Acknowledging BSU’s history, new changes

Riley Williamson, Staff Writer

The Black Student Union became a club at MHS in the 1970-71 school year. During their first year as a club, they hosted a talent show and sponsored black awareness week. Like they do today, BSU strived to serve MHS that first year and that goal has never changed.

“The purpose for the Union is to provide avenues for black students to become more organized and aware of the opportunities available to them,” said an excerpt from the 1971 Manhattan High School Blue M yearbook.

Some changes that have been made for the 2018-19 BSU group is the addition of a step dance group. Stepping is a kind of dance that uses your entire body to make rhythms by dancing. It’s a dance that brings people together.

“[In] BSU we’re all about unity and lifting every voice,” said senior Amani Rockett, a BSU member who is helping start the step group. “Stepping lets us express our unity in our group. It let’s us… promote BSU in school and… gets us back to our cultural roots.”

The members of BSU are excited to start a stepping group. Some have never had the opportunity to step, but know the cultural significance of stepping and want to try it.

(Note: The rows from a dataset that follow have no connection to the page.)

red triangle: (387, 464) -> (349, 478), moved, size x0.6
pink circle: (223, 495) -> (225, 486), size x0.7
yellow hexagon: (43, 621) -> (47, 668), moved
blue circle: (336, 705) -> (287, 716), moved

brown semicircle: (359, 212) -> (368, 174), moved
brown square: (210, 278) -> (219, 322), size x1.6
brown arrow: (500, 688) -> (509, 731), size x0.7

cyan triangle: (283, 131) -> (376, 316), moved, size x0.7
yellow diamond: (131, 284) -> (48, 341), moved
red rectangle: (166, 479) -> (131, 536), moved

“For us, stepping is kind of something that you always… grew up wanting to do,” sophomore Chalice Carter said. Carter is also helping to start the step group. “Like you look on TV and you watch all these ‘90s and early 2000s movies… like ‘Stomp the Yard’… and you’re like ‘wow, that’s so cool.’”

“Stomp the Yard” is a movie that portrays stepping in fraternities. Stepping has had a long tradition with African American fraternities and sororities.

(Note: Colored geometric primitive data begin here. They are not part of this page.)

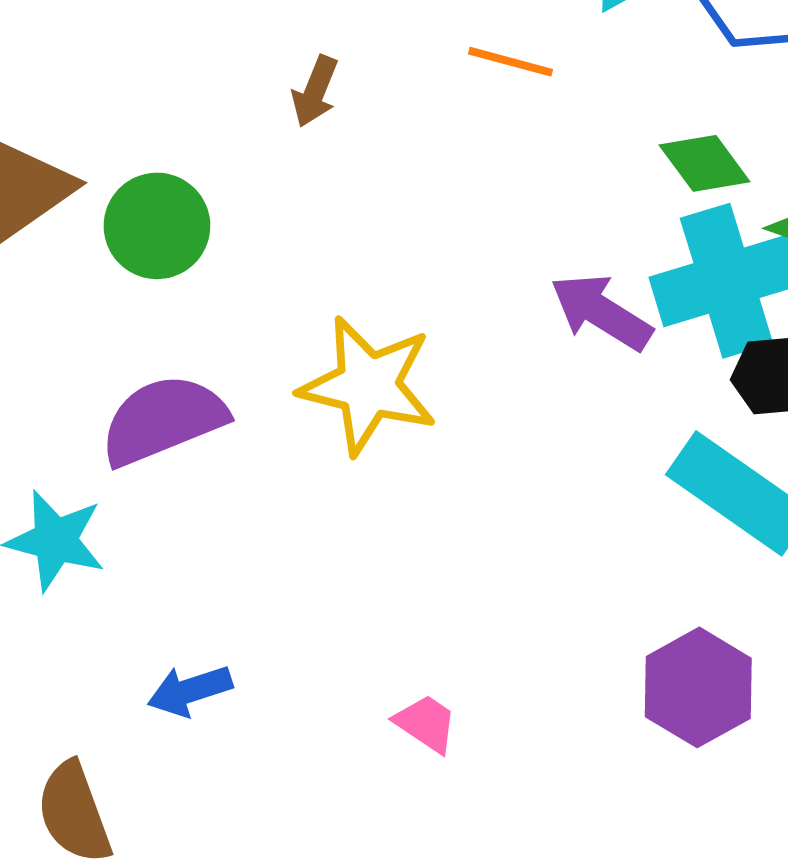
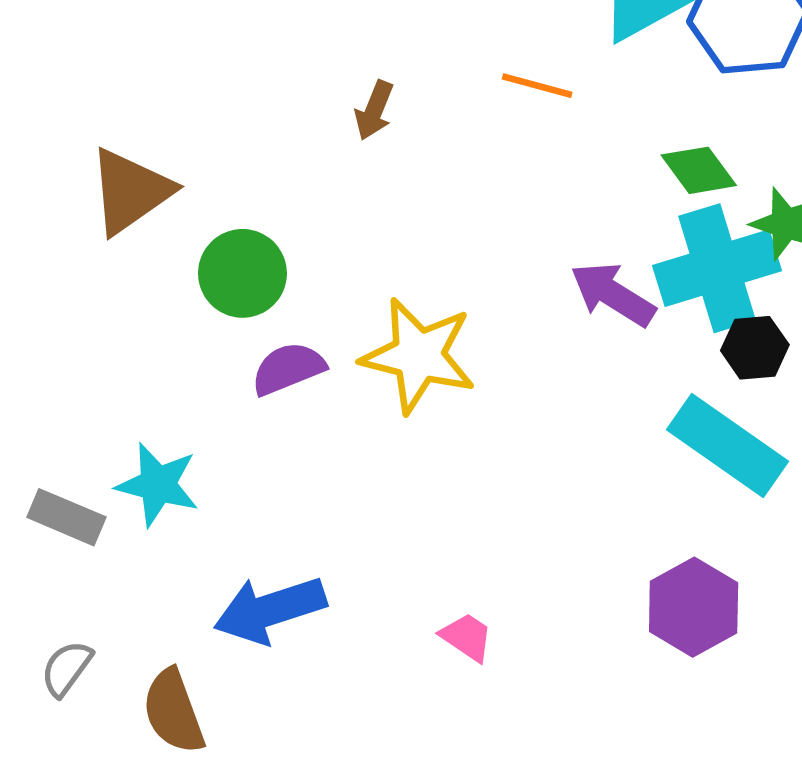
green circle: (157, 226) -> (242, 273), moved
purple semicircle: (163, 420) -> (288, 369), moved, size x0.7
blue arrow: (190, 691) -> (270, 610), size x1.6

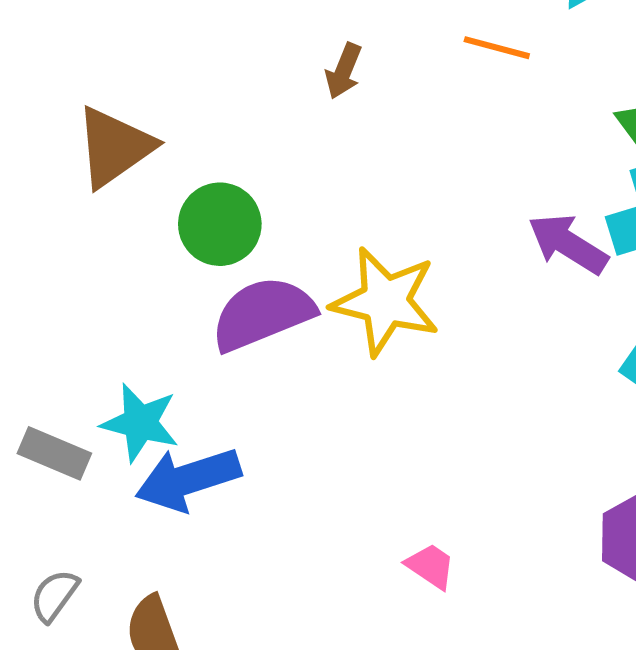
purple semicircle: (288, 369) -> (263, 314), size x1.5
blue arrow: (270, 610) -> (188, 479), moved

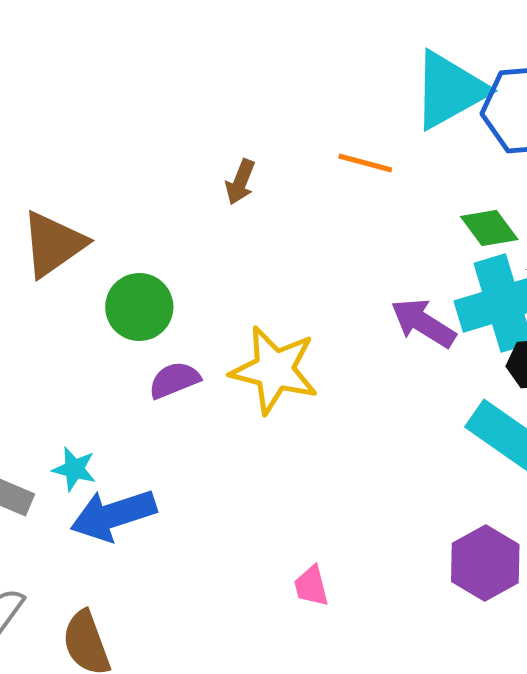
purple semicircle: (263, 314) -> (174, 380), size x0.6
cyan star: (140, 423) -> (74, 469), size x0.7
pink trapezoid: (431, 566) -> (311, 586), turned -138

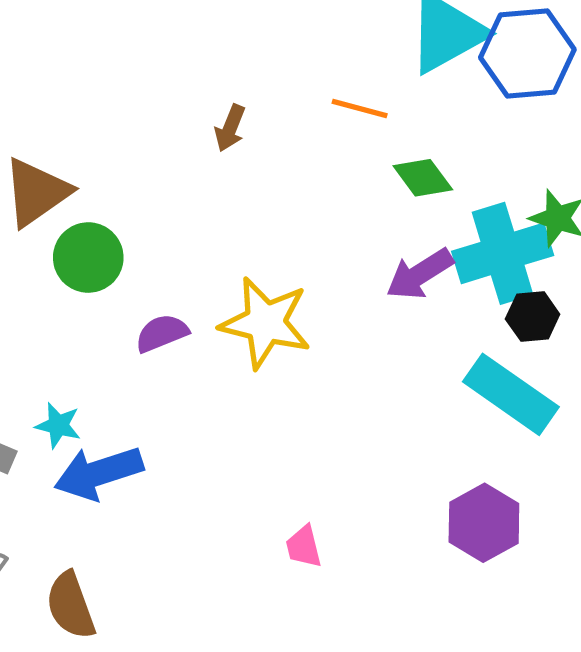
green diamond: (489, 228) -> (423, 178), moved
green circle: (139, 307) -> (88, 258), moved
purple arrow: (423, 323) -> (420, 274), turned -64

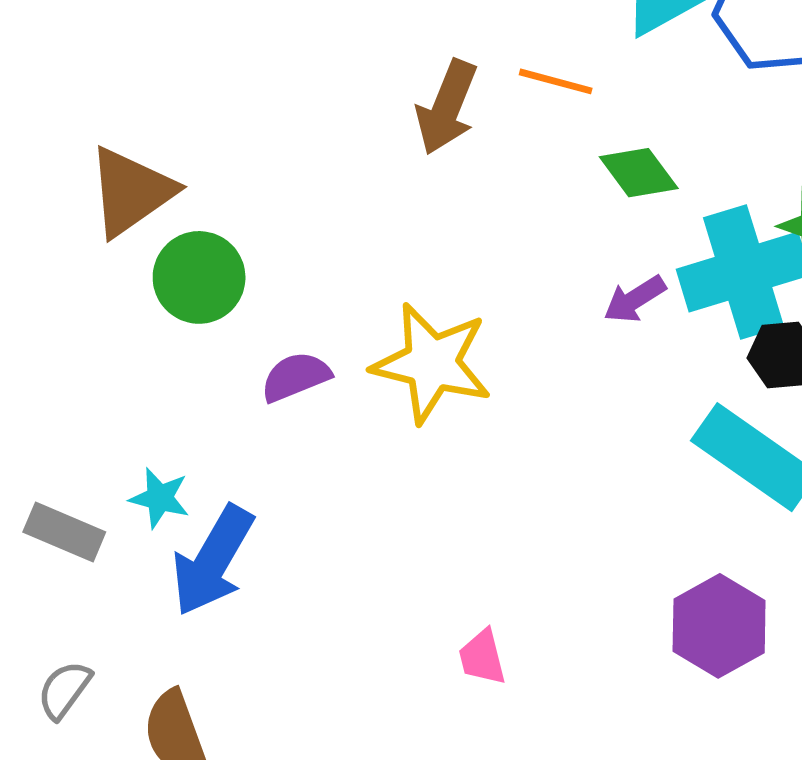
brown arrow: (230, 128) -> (447, 107), moved, size x1.5
purple arrow: (420, 274) -> (635, 299), size x0.7
blue arrow: (99, 473) -> (213, 561), turned -42

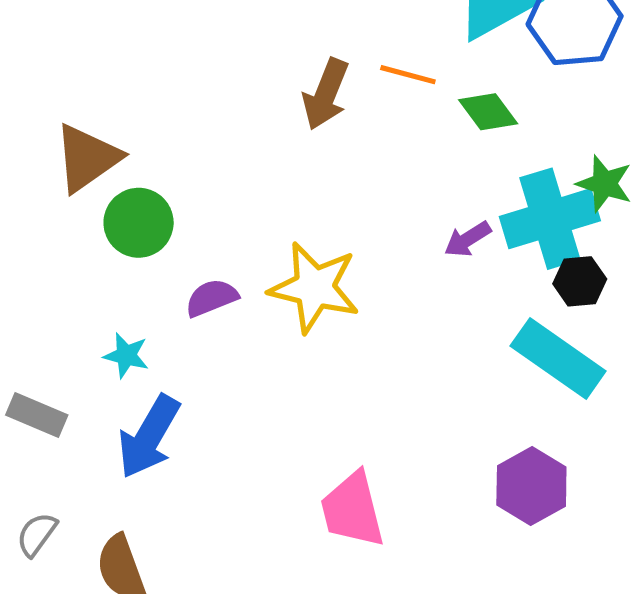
green diamond: (639, 173) -> (488, 112), moved
cyan star: (160, 498) -> (126, 355), moved
pink trapezoid: (482, 657) -> (352, 510), size x1.8

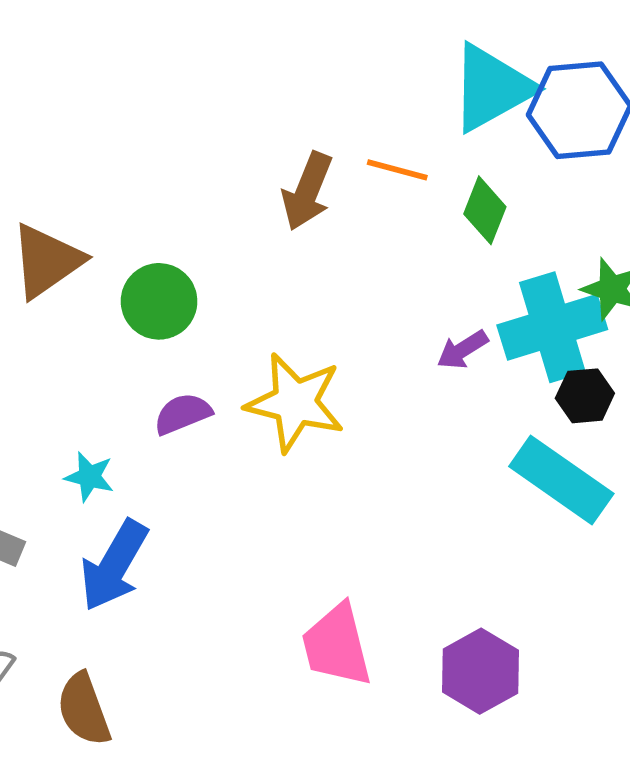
green diamond: (488, 112) -> (485, 210), turned 58
green circle: (139, 223) -> (159, 301), moved
purple hexagon: (531, 486) -> (480, 671), moved

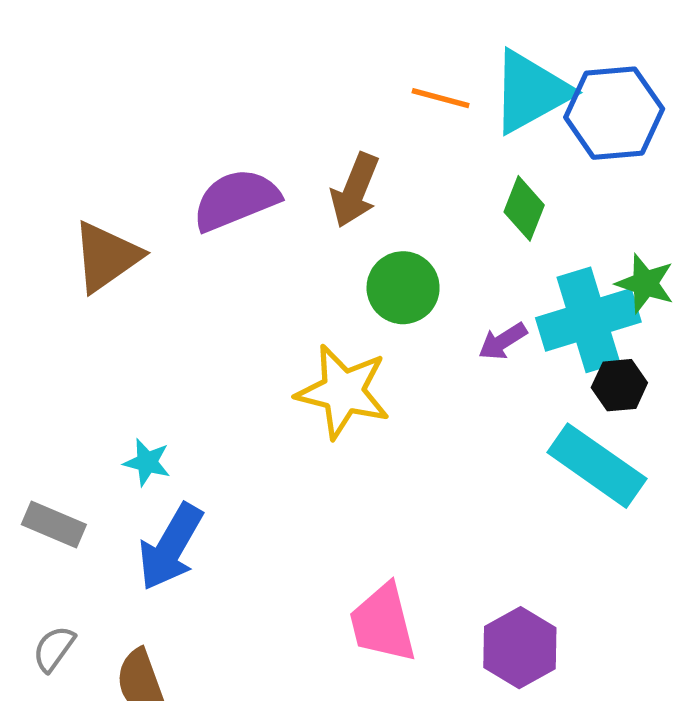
orange line: (397, 170) -> (441, 98), moved
green circle: (159, 301) -> (403, 288), moved
purple semicircle: (183, 414) -> (236, 200), moved, size x1.6

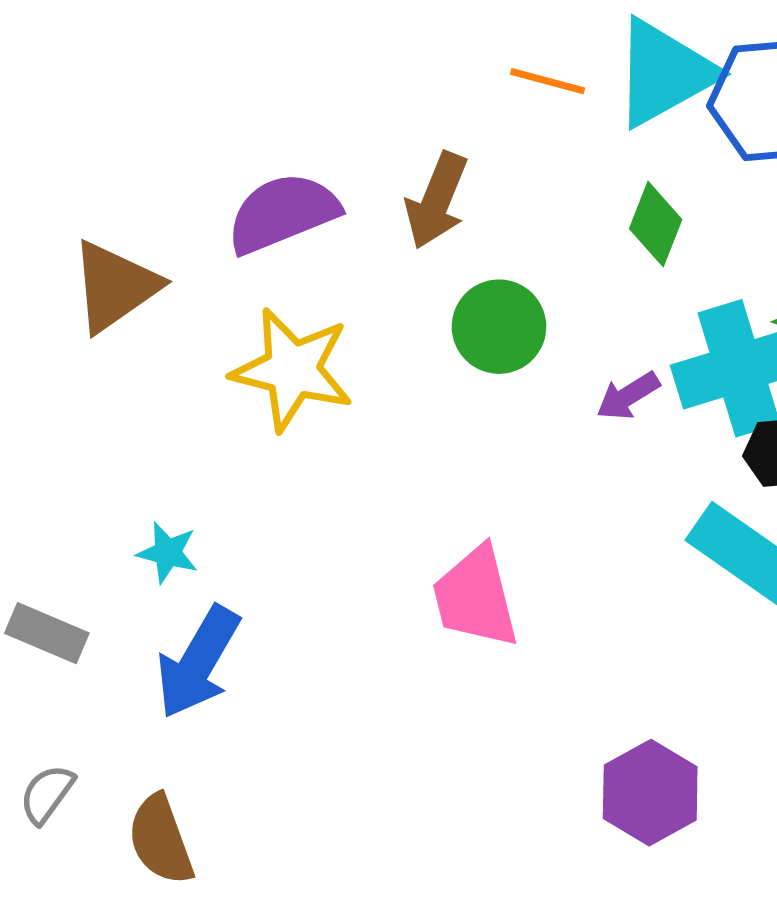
yellow star: (343, 392) -> (292, 370), moved
pink trapezoid: (383, 623) -> (475, 597), moved

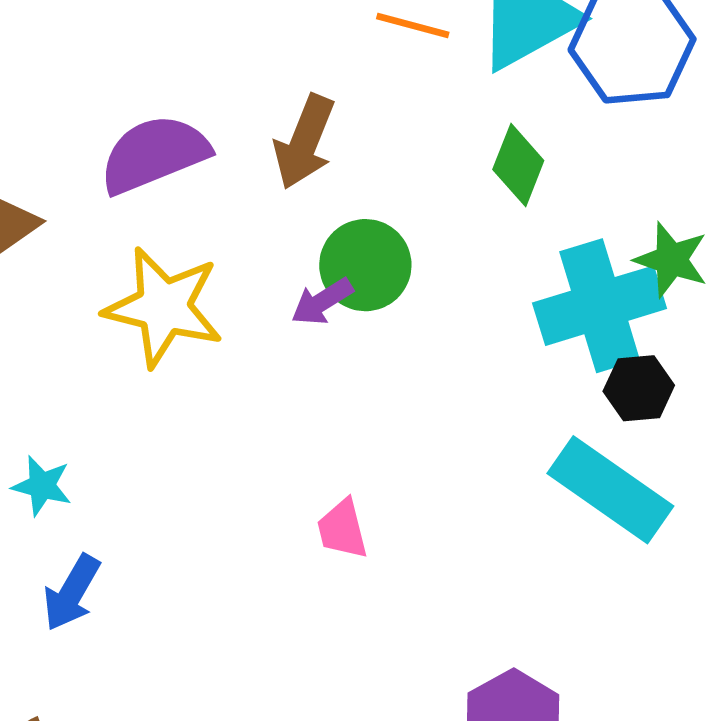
purple arrow: (628, 396) -> (322, 302), moved
pink trapezoid: (475, 597) -> (342, 529), size x0.6
blue arrow: (198, 662) -> (72, 593), size x0.7

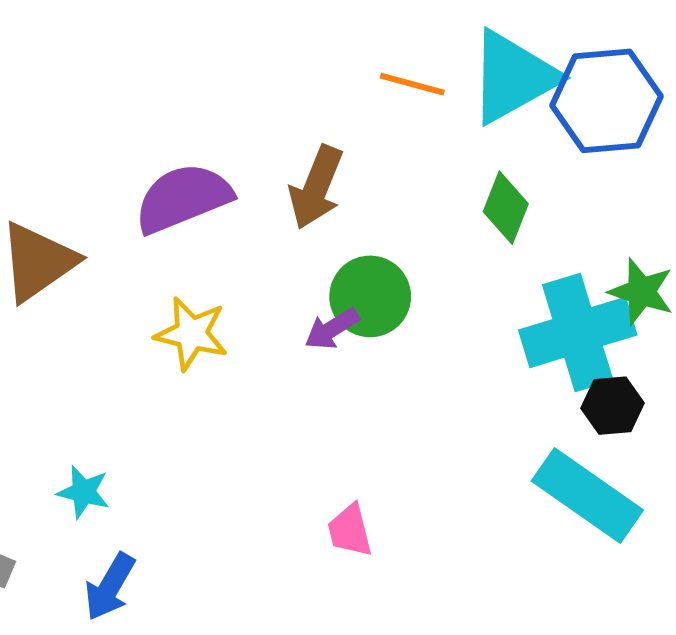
yellow star: (164, 307) -> (191, 334), size x0.7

Kansas State University BSU is one outreach in the community that Rocket and Carter hope will help with the starting of their step group.

BSU hopes to promote stepping when they perform in the second semester during a basketball game.

“I feel like a lot of people don’t know what BSU is about and what we do and how we express ourselves,” said Carter. “Stepping is going to help us spread our message to people at the school.”